Data records
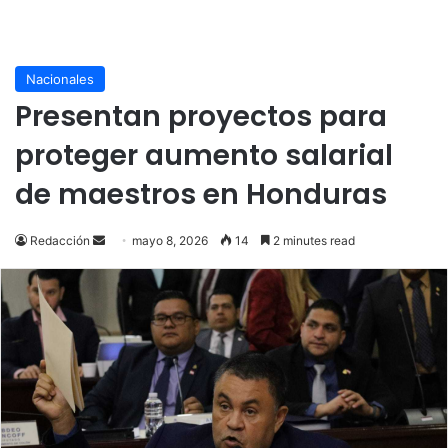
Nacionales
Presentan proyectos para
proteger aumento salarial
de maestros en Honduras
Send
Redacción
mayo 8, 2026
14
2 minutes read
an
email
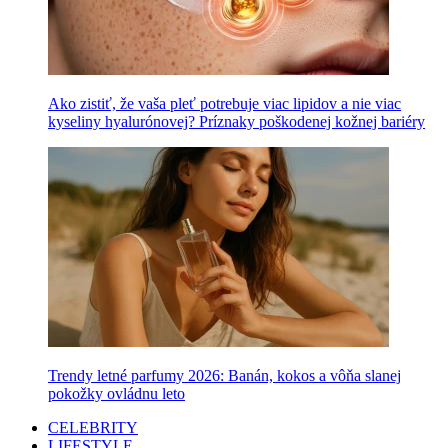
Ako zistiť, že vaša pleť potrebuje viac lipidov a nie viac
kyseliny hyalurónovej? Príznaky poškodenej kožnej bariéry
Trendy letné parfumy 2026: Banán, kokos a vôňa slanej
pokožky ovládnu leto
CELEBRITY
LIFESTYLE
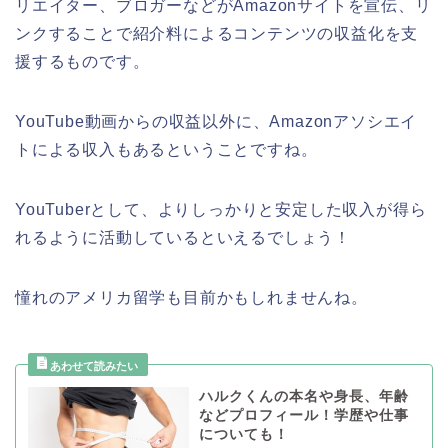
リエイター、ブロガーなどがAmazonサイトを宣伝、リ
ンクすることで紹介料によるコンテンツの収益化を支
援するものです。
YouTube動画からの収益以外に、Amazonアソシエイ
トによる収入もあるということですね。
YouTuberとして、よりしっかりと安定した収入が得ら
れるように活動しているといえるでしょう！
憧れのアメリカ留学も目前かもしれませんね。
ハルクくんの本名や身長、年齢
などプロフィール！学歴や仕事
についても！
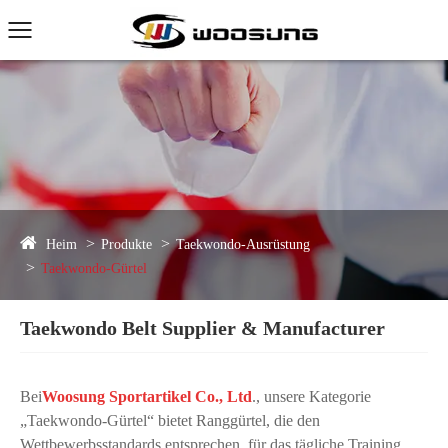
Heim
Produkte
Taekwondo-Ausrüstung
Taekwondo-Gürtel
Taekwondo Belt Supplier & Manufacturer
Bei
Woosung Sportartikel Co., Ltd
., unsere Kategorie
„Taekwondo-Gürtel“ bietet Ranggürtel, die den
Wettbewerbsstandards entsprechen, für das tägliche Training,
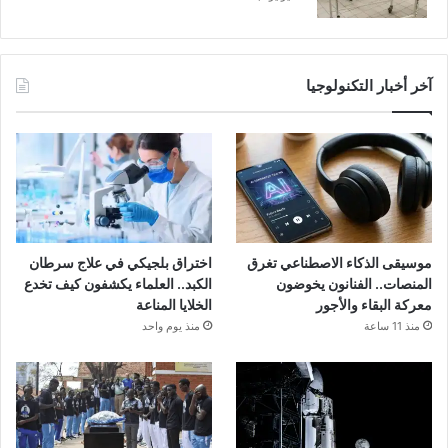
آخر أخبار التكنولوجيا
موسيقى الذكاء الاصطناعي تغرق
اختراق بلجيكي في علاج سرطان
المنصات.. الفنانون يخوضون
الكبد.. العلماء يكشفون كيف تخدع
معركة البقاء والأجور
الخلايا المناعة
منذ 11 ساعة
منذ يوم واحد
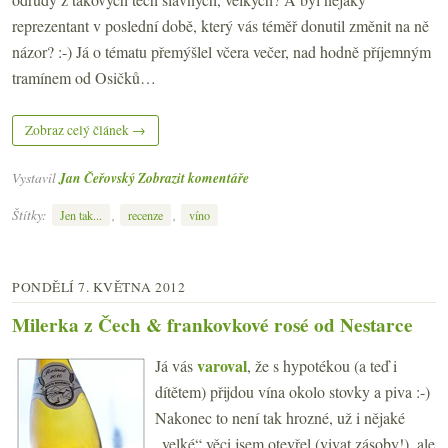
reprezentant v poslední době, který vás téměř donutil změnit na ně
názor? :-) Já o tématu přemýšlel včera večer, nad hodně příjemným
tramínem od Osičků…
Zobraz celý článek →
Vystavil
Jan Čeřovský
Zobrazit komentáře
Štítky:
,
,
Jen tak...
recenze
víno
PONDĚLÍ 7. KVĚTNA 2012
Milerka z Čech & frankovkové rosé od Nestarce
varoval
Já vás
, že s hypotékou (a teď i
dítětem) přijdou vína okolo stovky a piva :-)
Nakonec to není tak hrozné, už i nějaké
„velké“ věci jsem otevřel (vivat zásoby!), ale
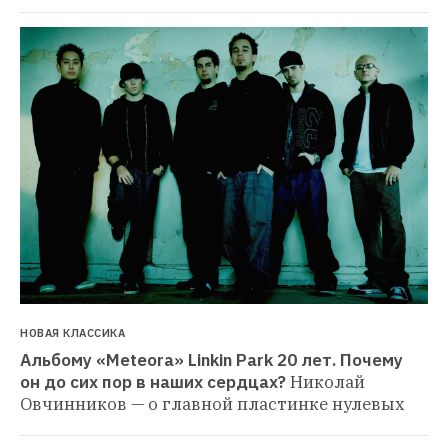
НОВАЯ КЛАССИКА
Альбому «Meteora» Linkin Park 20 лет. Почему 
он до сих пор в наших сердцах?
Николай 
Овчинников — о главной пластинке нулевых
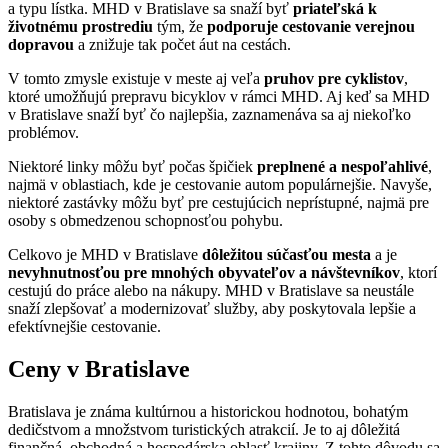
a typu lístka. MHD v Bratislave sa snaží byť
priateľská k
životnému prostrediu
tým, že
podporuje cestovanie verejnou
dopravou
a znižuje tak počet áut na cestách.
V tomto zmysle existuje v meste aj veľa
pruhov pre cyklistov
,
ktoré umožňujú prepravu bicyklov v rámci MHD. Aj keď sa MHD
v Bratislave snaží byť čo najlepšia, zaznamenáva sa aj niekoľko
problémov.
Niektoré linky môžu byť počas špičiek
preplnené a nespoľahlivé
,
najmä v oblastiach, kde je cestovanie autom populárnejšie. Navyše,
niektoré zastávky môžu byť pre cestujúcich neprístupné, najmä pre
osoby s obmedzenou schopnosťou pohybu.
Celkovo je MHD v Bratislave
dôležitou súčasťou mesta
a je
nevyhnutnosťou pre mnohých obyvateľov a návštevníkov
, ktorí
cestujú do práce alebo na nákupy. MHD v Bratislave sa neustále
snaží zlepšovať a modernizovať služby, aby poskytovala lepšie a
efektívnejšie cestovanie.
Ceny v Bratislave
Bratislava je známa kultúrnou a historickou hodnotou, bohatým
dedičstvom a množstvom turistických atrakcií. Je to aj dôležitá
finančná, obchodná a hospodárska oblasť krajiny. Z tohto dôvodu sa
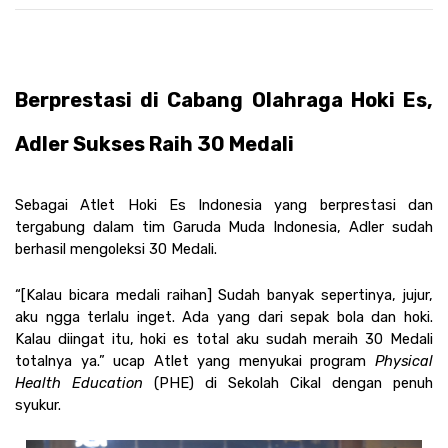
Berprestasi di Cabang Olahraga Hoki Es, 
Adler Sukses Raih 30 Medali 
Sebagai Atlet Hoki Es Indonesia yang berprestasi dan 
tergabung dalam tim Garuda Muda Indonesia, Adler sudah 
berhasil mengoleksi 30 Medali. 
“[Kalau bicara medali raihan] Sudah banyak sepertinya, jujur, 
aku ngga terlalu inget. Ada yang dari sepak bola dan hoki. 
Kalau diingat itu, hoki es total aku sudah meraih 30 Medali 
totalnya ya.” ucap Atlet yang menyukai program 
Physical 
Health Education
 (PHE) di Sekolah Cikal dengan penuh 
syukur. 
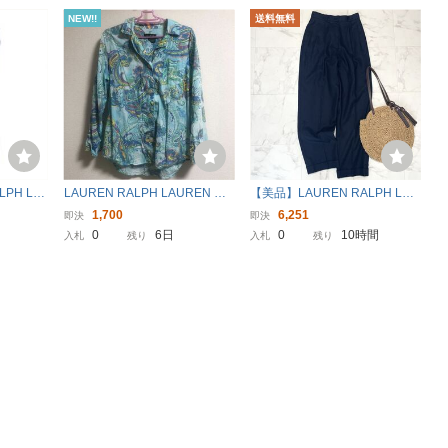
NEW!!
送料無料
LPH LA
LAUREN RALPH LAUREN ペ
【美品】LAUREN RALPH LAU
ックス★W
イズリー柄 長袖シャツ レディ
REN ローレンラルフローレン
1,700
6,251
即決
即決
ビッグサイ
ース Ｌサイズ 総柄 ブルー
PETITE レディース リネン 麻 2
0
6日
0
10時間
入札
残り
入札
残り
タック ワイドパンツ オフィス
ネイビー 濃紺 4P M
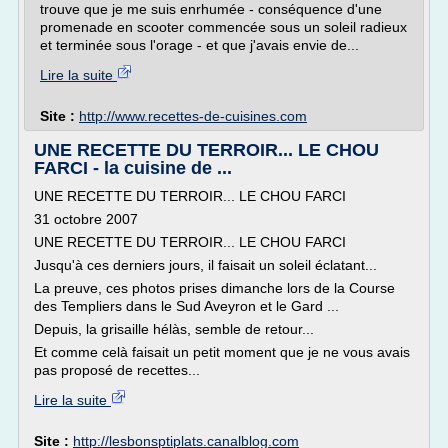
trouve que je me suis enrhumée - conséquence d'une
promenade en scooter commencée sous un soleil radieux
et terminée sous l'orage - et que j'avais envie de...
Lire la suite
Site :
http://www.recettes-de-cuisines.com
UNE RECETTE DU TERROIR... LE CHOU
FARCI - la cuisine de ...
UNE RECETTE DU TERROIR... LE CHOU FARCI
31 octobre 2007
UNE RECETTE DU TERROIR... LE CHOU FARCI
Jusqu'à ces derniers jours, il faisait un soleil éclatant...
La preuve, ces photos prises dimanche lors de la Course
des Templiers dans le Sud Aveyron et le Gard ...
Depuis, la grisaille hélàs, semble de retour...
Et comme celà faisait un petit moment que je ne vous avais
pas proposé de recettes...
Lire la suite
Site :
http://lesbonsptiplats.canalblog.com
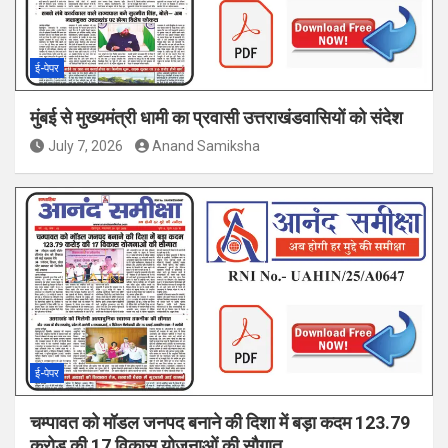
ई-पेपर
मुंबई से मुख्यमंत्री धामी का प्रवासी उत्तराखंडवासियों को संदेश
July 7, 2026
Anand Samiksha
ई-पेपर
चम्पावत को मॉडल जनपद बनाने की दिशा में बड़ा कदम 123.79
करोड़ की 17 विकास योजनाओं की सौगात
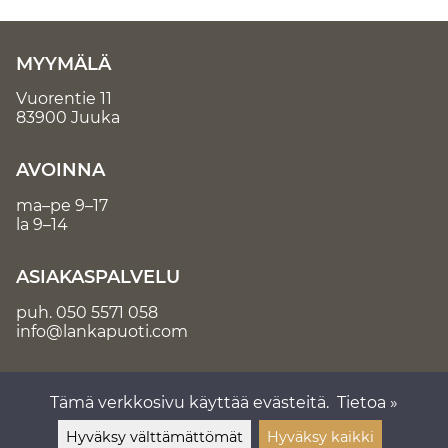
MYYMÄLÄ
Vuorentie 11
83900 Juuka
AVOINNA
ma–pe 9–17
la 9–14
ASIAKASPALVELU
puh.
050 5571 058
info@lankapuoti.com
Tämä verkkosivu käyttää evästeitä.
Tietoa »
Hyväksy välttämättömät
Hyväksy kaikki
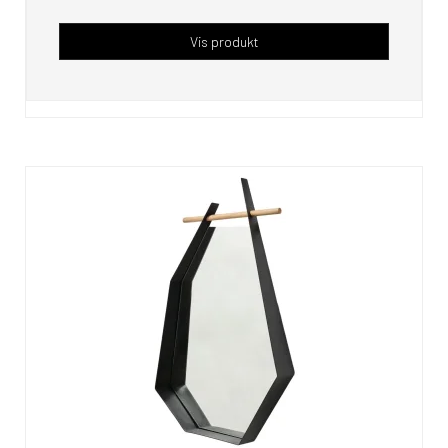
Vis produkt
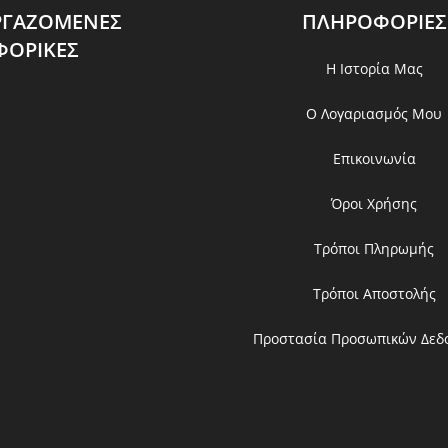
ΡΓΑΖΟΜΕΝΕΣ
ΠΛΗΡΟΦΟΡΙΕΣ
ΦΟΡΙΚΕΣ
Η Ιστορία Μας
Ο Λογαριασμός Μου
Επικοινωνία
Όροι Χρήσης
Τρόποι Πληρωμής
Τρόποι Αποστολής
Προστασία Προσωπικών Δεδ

• _What to do_:
Every record above should be set down exactly, with the pictures left out.

• _Solution to this task_:
Nacionales
Presentan proyectos para
proteger aumento salarial
de maestros en Honduras
Send
Redacción
mayo 8, 2026
14
2 minutes read
an
email
Ako zistiť, že vaša pleť potrebuje viac lipidov a nie viac
kyseliny hyalurónovej? Príznaky poškodenej kožnej bariéry
Trendy letné parfumy 2026: Banán, kokos a vôňa slanej
pokožky ovládnu leto
CELEBRITY
LIFESTYLE
リエイター、ブロガーなどがAmazonサイトを宣伝、リ
ンクすることで紹介料によるコンテンツの収益化を支
援するものです。
YouTube動画からの収益以外に、Amazonアソシエイ
トによる収入もあるということですね。
YouTuberとして、よりしっかりと安定した収入が得ら
れるように活動しているといえるでしょう！
憧れのアメリカ留学も目前かもしれませんね。
ハルクくんの本名や身長、年齢
などプロフィール！学歴や仕事
についても！
Heim
Produkte
Taekwondo-Ausrüstung
Taekwondo-Gürtel
Taekwondo Belt Supplier & Manufacturer
Bei
Woosung Sportartikel Co., Ltd
., unsere Kategorie
„Taekwondo-Gürtel“ bietet Ranggürtel, die den
Wettbewerbsstandards entsprechen, für das tägliche Training,
آخر أخبار التكنولوجيا
موسيقى الذكاء الاصطناعي تغرق
اختراق بلجيكي في علاج سرطان
المنصات.. الفنانون يخوضون
الكبد.. العلماء يكشفون كيف تخدع
معركة البقاء والأجور
الخلايا المناعة
منذ 11 ساعة
منذ يوم واحد
reprezentant v poslední době, který vás téměř donutil změnit na ně
názor? :-) Já o tématu přemýšlel včera večer, nad hodně příjemným
tramínem od Osičků…
Zobraz celý článek →
Vystavil
Jan Čeřovský
Zobrazit komentáře
Štítky:
,
,
Jen tak...
recenze
víno
PONDĚLÍ 7. KVĚTNA 2012
Milerka z Čech & frankovkové rosé od Nestarce
varoval
Já vás
, že s hypotékou (a teď i
dítětem) přijdou vína okolo stovky a piva :-)
Nakonec to není tak hrozné, už i nějaké
„velké“ věci jsem otevřel (vivat zásoby!), ale
НОВАЯ КЛАССИКА
Альбому «Meteora» Linkin Park 20 лет. Почему 
он до сих пор в наших сердцах?
Николай 
Овчинников — о главной пластинке нулевых
a typu lístka. MHD v Bratislave sa snaží byť
priateľská k
životnému prostrediu
tým, že
podporuje cestovanie verejnou
dopravou
a znižuje tak počet áut na cestách.
V tomto zmysle existuje v meste aj veľa
pruhov pre cyklistov
,
ktoré umožňujú prepravu bicyklov v rámci MHD. Aj keď sa MHD
v Bratislave snaží byť čo najlepšia, zaznamenáva sa aj niekoľko
problémov.
Niektoré linky môžu byť počas špičiek
preplnené a nespoľahlivé
,
najmä v oblastiach, kde je cestovanie autom populárnejšie. Navyše,
niektoré zastávky môžu byť pre cestujúcich neprístupné, najmä pre
osoby s obmedzenou schopnosťou pohybu.
Celkovo je MHD v Bratislave
dôležitou súčasťou mesta
a je
nevyhnutnosťou pre mnohých obyvateľov a návštevníkov
, ktorí
cestujú do práce alebo na nákupy. MHD v Bratislave sa neustále
snaží zlepšovať a modernizovať služby, aby poskytovala lepšie a
efektívnejšie cestovanie.
Ceny v Bratislave
Bratislava je známa kultúrnou a historickou hodnotou, bohatým
dedičstvom a množstvom turistických atrakcií. Je to aj dôležitá
finančná, obchodná a hospodárska oblasť krajiny. Z tohto dôvodu sa
Berprestasi di Cabang Olahraga Hoki Es, 
Adler Sukses Raih 30 Medali 
Sebagai Atlet Hoki Es Indonesia yang berprestasi dan 
tergabung dalam tim Garuda Muda Indonesia, Adler sudah 
berhasil mengoleksi 30 Medali. 
“[Kalau bicara medali raihan] Sudah banyak sepertinya, jujur, 
aku ngga terlalu inget. Ada yang dari sepak bola dan hoki. 
Kalau diingat itu, hoki es total aku sudah meraih 30 Medali 
totalnya ya.” ucap Atlet yang menyukai program 
Physical 
Health Education
 (PHE) di Sekolah Cikal dengan penuh 
syukur. 
NEW!!
送料無料
LPH LA
LAUREN RALPH LAUREN ペ
【美品】LAUREN RALPH LAU
ックス★W
イズリー柄 長袖シャツ レディ
REN ローレンラルフローレン
1,700
6,251
即決
即決
ビッグサイ
ース Ｌサイズ 総柄 ブルー
PETITE レディース リネン 麻 2
0
6日
0
10時間
入札
残り
入札
残り
タック ワイドパンツ オフィス
ネイビー 濃紺 4P M
trouve que je me suis enrhumée - conséquence d'une
promenade en scooter commencée sous un soleil radieux
et terminée sous l'orage - et que j'avais envie de...
Lire la suite
Site :
http://www.recettes-de-cuisines.com
UNE RECETTE DU TERROIR... LE CHOU
FARCI - la cuisine de ...
UNE RECETTE DU TERROIR... LE CHOU FARCI
31 octobre 2007
UNE RECETTE DU TERROIR... LE CHOU FARCI
Jusqu'à ces derniers jours, il faisait un soleil éclatant...
La preuve, ces photos prises dimanche lors de la Course
des Templiers dans le Sud Aveyron et le Gard ...
Depuis, la grisaille hélàs, semble de retour...
Et comme celà faisait un petit moment que je ne vous avais
pas proposé de recettes...
Lire la suite
Site :
http://lesbonsptiplats.canalblog.com
ई-पेपर
मुंबई से मुख्यमंत्री धामी का प्रवासी उत्तराखंडवासियों को संदेश
July 7, 2026
Anand Samiksha
ई-पेपर
चम्पावत को मॉडल जनपद बनाने की दिशा में बड़ा कदम 123.79
करोड़ की 17 विकास योजनाओं की सौगात
MYYMÄLÄ
Vuorentie 11
83900 Juuka
AVOINNA
ma–pe 9–17
la 9–14
ASIAKASPALVELU
puh.
050 5571 058
info@lankapuoti.com
Tämä verkkosivu käyttää evästeitä.
Tietoa »
Hyväksy välttämättömät
Hyväksy kaikki
Vis produkt
ΡΓΑΖΟΜΕΝΕΣ
ΠΛΗΡΟΦΟΡΙΕΣ
ΦΟΡΙΚΕΣ
Η Ιστορία Μας
Ο Λογαριασμός Μου
Επικοινωνία
Όροι Χρήσης
Τρόποι Πληρωμής
Τρόποι Αποστολής
Προστασία Προσωπικών Δεδ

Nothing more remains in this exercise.